All results for the modelled data of originally incomplete REE data sets can be found in (Supplementary Table 7). Figure 5 shows an example from the NAA data set of Potts and Condie⁴³ (91_ultramafite is an ultramafic rock sample). Data for Pr, Dy, Ho, and Er are missing in the data set⁴³ because NAA was used. Additionally, Eu was excluded during the modelling process as a slight negative Eu anomaly was detected. The modelled data coincides with the originally measured data for the remaining REEs with an average deviation of less than 2%. Gadolinium (−3.0%) and Tb (3.7%) show the largest deviations, which probably originate from the fact that Gd and Tb are surrounded by Eu (left side) and Dy, Ho, Er (right side), which were all either excluded during modelling or missing in the input data set. Nevertheless, deviations of <4% (absolute value) are remarkably good and much lower than typical relative standard deviations for the analysis of REE. Further modelled REE data and deviations for each sample from Potts and Condie⁴³, Zindler et al.⁴⁴, and Stosch et al.⁴⁵ can be found in (Supplementary Table 7).

A summary of the deviations between modelled and measured REE of^43,44,45 for existing REE data in the input data sets can be found in Fig. 6a-c, respectively. All three data sets show means close to zero (all 0.1%) and small skewnesses (−0.28 to 0.19). The majority of modelled data shows deviations less than 10%, with 5% and 95% percentiles of −7.1 and 6.6% (SD = 4.6;⁴³), −7.8% and 7.1% (SD = 5.1;⁴⁴), and −7.1% and 9.8% (SD = 4.9;⁴⁵), respectively. Detailed deviations for each REE can be found in Supplementary Table 7, which also contains data from three olivine⁴³, two dunite⁴⁶, two ferrohedenbergite, and two fayalite samples from⁴⁷.

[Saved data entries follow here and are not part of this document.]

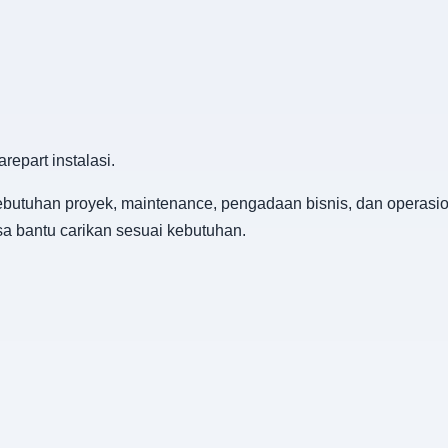
repart instalasi.
ebutuhan proyek, maintenance, pengadaan bisnis, dan operasion
isa bantu carikan sesuai kebutuhan.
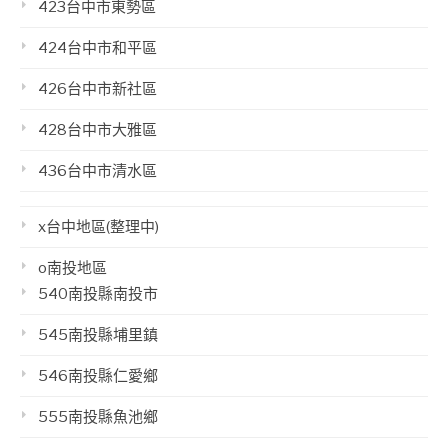
423台中市東勢區
424台中市和平區
426台中市新社區
428台中市大雅區
436台中市清水區
x台中地區(整理中)
o南投地區
540南投縣南投市
545南投縣埔里鎮
546南投縣仁愛鄉
555南投縣魚池鄉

Uncertainties of modelled REE data assessed by Monte Carlo simulation

Monte Carlo simulations for λPM data were conducted for each of the three incomplete REE data sets, as described above. The only difference is that 1,000 repetitions were conducted during the MCS for the three originally incomplete data sets. Summaries of the Monte Carlo simulations are given in Fig. 6d–f, showing the histograms for the deviations from the data mean. All three data sets show similar distributions with standard deviations of 8.1⁴³, 8.7⁴⁴ and 8.3⁴⁵. These uncertainties are somewhat larger than those determined via MCS for the ID-modified PetDB data set (Fig. 4a) and also larger than the plain deviations determined in (Fig. 2). Therefore, the 5% and 95% percentiles given in Fig. 6d–f can be considered rather conservative uncertainties. Nevertheless, these determined uncertainties range within common analytical uncertainties for REEs.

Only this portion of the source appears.